Près de trois mois après l'abrogation par la Cour suprême des États-Unis de l'arrêt Roe v. Wade (avec l'arrêt Dobbs v. Jackson Women's Health Organization), qui garantissait le droit à l'IVG dans le pays, un certain nombre d'États ont adopté des lois interdisant l'avortement ou restreignant fortement son accès. Il est aujourd'hui totalement illégal dans près d'une dizaine d'États. Dans le Michigan, pro et anti-IVG se livrent une bataille médiatique et juridique particulièrement acharnée.

Dans le Michigan, un droit légal, mais fragile

L'interruption volontaire de grossesse est, pour l'instant, toujours légale dans cet État du Midwest. Cependant, elle est aussi, à l'heure actuelle, particulièrement fragile et menacée: l'IVG n'est pas protégée par une loi, elle y est même prohibée par un texte datant de 1931 (Michigan Compiled Laws, Section 750.14). Cette loi a elle-même été jugée inconstitutionnelle en 1973 par la Cour suprême du Michigan dans son arrêt People v. Bricker, quelques mois après le fameux arrêt Roe v. Wade.
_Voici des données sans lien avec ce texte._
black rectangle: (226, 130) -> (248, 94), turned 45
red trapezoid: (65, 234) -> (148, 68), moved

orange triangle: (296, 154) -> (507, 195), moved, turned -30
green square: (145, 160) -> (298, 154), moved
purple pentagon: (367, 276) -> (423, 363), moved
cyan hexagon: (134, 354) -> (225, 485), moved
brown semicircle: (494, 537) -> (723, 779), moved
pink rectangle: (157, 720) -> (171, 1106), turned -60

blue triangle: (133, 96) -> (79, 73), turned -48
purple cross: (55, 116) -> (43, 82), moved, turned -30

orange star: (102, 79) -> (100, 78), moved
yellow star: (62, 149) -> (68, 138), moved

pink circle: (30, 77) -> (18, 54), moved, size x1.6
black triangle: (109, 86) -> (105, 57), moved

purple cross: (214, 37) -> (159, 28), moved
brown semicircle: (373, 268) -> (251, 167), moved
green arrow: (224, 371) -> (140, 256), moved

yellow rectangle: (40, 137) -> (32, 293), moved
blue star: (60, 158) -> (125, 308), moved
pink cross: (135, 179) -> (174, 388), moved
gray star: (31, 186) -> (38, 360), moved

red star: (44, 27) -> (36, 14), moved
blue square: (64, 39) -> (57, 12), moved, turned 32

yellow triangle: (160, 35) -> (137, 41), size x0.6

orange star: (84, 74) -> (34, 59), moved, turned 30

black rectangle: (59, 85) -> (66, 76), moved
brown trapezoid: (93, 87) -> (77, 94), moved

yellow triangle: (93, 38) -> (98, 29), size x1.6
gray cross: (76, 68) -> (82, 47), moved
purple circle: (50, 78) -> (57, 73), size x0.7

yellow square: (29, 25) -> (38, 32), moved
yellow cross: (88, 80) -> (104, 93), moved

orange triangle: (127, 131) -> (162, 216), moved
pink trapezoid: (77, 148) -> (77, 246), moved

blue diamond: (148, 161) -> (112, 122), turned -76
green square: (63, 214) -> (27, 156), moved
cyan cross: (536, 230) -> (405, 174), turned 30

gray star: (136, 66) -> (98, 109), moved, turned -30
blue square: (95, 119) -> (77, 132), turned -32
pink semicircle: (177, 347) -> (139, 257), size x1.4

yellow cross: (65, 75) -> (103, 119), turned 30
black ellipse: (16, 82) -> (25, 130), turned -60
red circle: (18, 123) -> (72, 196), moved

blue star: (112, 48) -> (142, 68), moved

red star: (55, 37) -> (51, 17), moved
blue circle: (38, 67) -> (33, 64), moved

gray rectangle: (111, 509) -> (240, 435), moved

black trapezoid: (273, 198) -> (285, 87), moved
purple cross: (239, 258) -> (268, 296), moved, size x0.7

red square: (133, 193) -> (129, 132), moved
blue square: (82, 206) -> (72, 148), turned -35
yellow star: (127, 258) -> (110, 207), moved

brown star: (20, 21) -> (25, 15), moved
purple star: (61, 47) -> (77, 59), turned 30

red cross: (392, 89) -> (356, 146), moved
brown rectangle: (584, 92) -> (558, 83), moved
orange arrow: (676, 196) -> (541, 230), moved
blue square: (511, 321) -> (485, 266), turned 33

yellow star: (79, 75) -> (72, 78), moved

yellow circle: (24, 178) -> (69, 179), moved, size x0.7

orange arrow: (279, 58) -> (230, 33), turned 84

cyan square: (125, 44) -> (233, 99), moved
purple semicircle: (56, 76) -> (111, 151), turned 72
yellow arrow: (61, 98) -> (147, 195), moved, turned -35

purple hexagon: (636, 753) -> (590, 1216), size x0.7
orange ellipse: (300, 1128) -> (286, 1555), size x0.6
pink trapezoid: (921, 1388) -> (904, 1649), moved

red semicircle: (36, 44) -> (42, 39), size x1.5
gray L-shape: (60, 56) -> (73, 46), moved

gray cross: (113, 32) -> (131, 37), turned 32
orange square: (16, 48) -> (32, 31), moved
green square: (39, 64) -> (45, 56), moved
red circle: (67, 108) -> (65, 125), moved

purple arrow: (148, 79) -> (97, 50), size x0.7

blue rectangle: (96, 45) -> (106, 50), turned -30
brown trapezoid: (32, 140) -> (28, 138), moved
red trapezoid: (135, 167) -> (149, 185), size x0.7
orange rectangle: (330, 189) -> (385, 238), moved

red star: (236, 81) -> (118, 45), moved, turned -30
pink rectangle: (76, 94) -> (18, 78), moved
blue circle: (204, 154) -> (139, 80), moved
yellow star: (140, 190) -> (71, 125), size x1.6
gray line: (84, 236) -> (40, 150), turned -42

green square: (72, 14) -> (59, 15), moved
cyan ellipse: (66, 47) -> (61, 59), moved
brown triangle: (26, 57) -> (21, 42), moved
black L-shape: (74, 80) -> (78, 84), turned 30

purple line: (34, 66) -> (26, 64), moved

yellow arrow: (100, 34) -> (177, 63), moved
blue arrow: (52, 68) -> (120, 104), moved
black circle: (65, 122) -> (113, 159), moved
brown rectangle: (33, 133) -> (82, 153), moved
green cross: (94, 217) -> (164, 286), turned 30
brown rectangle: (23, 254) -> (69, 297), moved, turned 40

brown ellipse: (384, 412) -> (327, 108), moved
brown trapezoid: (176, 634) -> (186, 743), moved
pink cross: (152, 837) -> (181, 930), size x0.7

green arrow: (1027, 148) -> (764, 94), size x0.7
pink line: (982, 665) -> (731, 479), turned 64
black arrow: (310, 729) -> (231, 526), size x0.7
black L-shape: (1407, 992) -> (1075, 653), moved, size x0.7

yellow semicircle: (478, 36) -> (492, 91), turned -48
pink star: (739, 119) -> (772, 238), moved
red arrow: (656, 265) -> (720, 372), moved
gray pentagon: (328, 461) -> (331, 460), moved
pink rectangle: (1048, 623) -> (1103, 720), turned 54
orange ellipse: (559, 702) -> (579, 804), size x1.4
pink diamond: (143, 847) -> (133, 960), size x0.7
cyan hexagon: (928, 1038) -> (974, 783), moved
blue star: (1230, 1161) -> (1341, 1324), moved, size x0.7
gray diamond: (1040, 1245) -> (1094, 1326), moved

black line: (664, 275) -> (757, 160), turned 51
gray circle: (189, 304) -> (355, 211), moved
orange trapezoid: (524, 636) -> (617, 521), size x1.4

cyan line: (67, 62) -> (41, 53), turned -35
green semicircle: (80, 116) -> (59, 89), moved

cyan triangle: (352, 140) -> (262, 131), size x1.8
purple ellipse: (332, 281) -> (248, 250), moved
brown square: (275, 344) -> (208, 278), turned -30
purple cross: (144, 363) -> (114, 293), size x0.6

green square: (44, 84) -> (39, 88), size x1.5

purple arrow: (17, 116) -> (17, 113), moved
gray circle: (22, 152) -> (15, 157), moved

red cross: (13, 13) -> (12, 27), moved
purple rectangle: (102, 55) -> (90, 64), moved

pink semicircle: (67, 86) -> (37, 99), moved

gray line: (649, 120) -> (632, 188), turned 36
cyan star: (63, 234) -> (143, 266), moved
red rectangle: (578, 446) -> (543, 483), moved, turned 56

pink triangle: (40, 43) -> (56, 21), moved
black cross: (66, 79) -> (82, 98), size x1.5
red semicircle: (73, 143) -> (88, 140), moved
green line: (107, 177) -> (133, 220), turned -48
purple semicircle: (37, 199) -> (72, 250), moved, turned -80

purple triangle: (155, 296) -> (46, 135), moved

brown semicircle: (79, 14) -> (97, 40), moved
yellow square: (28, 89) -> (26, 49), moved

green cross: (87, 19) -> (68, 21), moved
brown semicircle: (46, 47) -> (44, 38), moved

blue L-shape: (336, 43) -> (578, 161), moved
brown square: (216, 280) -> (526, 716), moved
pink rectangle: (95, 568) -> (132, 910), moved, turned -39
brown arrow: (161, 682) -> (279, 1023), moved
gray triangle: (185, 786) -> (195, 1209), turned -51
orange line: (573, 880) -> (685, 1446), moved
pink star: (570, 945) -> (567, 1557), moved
L'IVG est alors autorisée jusqu'à la viabilité du fœtus.

Depuis la révocation historique de Roe v. Wade en juin, l'avortement est resté légal dans cet État gouverné par la Démocrate Gretchen Whitmer, grâce à l'intervention de la justice: le 7 septembre, la juge Élizabeth Gleicher a rendu un jugement en faveur de Planned Parenthood (l'équivalent du Planning familial en France), estimant que la loi de 1931 est inconstitutionnelle. La procureure générale n'a pas fait appel de cette décision, mais d'autres actions en justice suivent actuellement leur cours… Une multiplicité des recours qui amène le juge de la Cour suprême du Michigan Richard Bernstein à penser que c'est son institution qui aura tôt ou tard le dernier mot sur la question.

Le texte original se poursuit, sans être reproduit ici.